When I go to the grocery store these days, it’s not like it used to be. Not only are prices up, but things I intended to buy simply aren’t on the shelves. It’s like, what the heck happened to Cascadian Farm cereals? Jay likes the “Oats and Honey” cereal, and it’s been out of stock for nearly five months. It’s this company’s most popular cereal, and Cascadian Farm isn’t some tiny, hippie run organic company. It’s owned by General Mills.
The real estate market is similar. There’s not much on the market, and prices are up, and the reason is the same–supply chain problems plus inflation. Consider new home building–the builders’ costs are up thanks to cost of material inflation and supply chain issues. And buildable land is scarce, with no obvious way for it to be increased. They’re not making more land.
And how about those interest rates? In my opinion, it’s such a terrible way to fight inflation, because it dumps the pain right on to the middle class, especially those with credit card payments. On the other hand, if you’re well off, you can take advantage of those high rates by buying bonds or CDs, and if you were the government you could just deficit spend.
It’s like a ‘perfect storm’. So how to navigate through it? First, and I’m not just saying this because I am an experienced realtor, but you really need an experienced realtor, whether you are buying or selling. Gone, at least temporarily, are the days of just listing a house or putting in an offer, and everything is fine. These days, it’s often the little things that make the difference….what’s on your offer, how is your house staged, how are potential buyers reached, pricing, etc. It all has to be correct because the margin for error has shrunk.
As just an interesting aside, interest rates are obviously a huge factor in the housing market, but try living in New Zealand. Our daughter Jane, along with her husband and two children, bought a nice modest house at a good interest rate about four years ago.
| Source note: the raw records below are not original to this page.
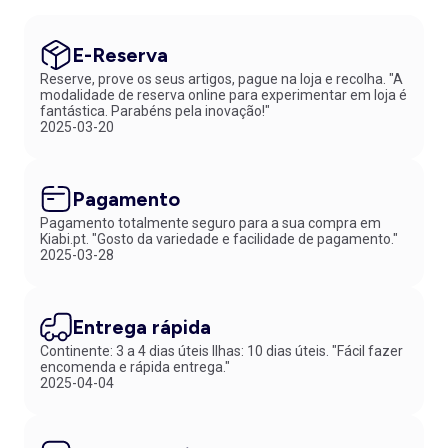
E-Reserva
Reserve, prove os seus artigos, pague na loja e recolha. "A
modalidade de reserva online para experimentar em loja é
fantástica. Parabéns pela inovação!"
2025-03-20
Pagamento
Pagamento totalmente seguro para a sua compra em
Kiabi.pt. "Gosto da variedade e facilidade de pagamento."
2025-03-28
Entrega rápida
Continente: 3 a 4 dias úteis Ilhas: 10 dias úteis. "Fácil fazer
encomenda e rápida entrega."
2025-04-04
If they had bought here, they’d have locked in record low interest rates for the life of their mortgage, but it doesn’t work like that in New Zealand. There, you cannot lock in rates. Banks can redo the loans every two years or so, adjusting them to current rates. You can just imagine what this does to household budgets.
But we live here, so the advice really remains the same. Inflation is a fact of life, and you have to live somewhere, and we can renegotiate mortgage rates here, when we want to, not when the bank wants to. Rental rates are going up probably more than home prices, and renting is equivalent to a 100% interest rate–absolutely nothing goes to principal, so you are not building any equity. It’s more like buying food–you eat it and it’s gone (don’t take that analogy too far).
And if you are selling, and you have somewhere to go next, it’s still a good time to sell. There aren’t as many buyers now, thanks to interest rates, but there also are many fewer homes on the market, and in terms of what sale price you can get, it’s still supply and demand–the ratio of buyers to houses for sale is high, which is why home prices keep going up. For buyers, it’s still better than renting, you can always (assuming creditworthiness) refinance. And given the land scarcity in our area, home prices are unlikely to do anything but continue up.
I’m very much looking forward to the day when I’m writing about how liquid and healthy the real estate market is, but in the meantime, “it is what it is”. I’m having conversations with potential sellers daily, as many people need to move due to lifestyle issues and unexpected changes. The house pictured above was listed due to an unexpected seller circumstance, we found a very patient buyer, and even though it had snow on it for the listing photos, it sold last week, at the end of August. The real estate market is always happening in one way or another.